> Your goal
Give every line of the material back exactly, images removed.
Start of Dataset records
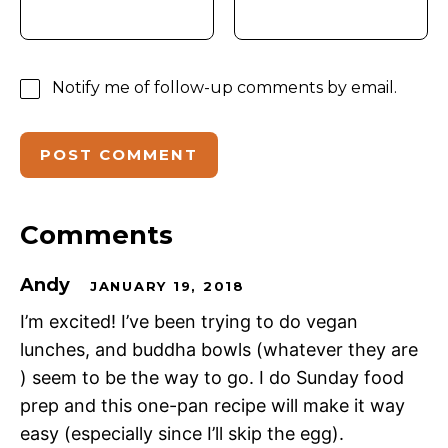
Notify me of follow-up comments by email.
Comments
Andy
JANUARY 19, 2018
I’m excited! I’ve been trying to do vegan
lunches, and buddha bowls (whatever they are
) seem to be the way to go. I do Sunday food
prep and this one-pan recipe will make it way
easy (especially since I’ll skip the egg).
End of Dataset records
> Task result
Notify me of follow-up comments by email.
Comments
Andy
JANUARY 19, 2018
I’m excited! I’ve been trying to do vegan
lunches, and buddha bowls (whatever they are
) seem to be the way to go. I do Sunday food
prep and this one-pan recipe will make it way
easy (especially since I’ll skip the egg).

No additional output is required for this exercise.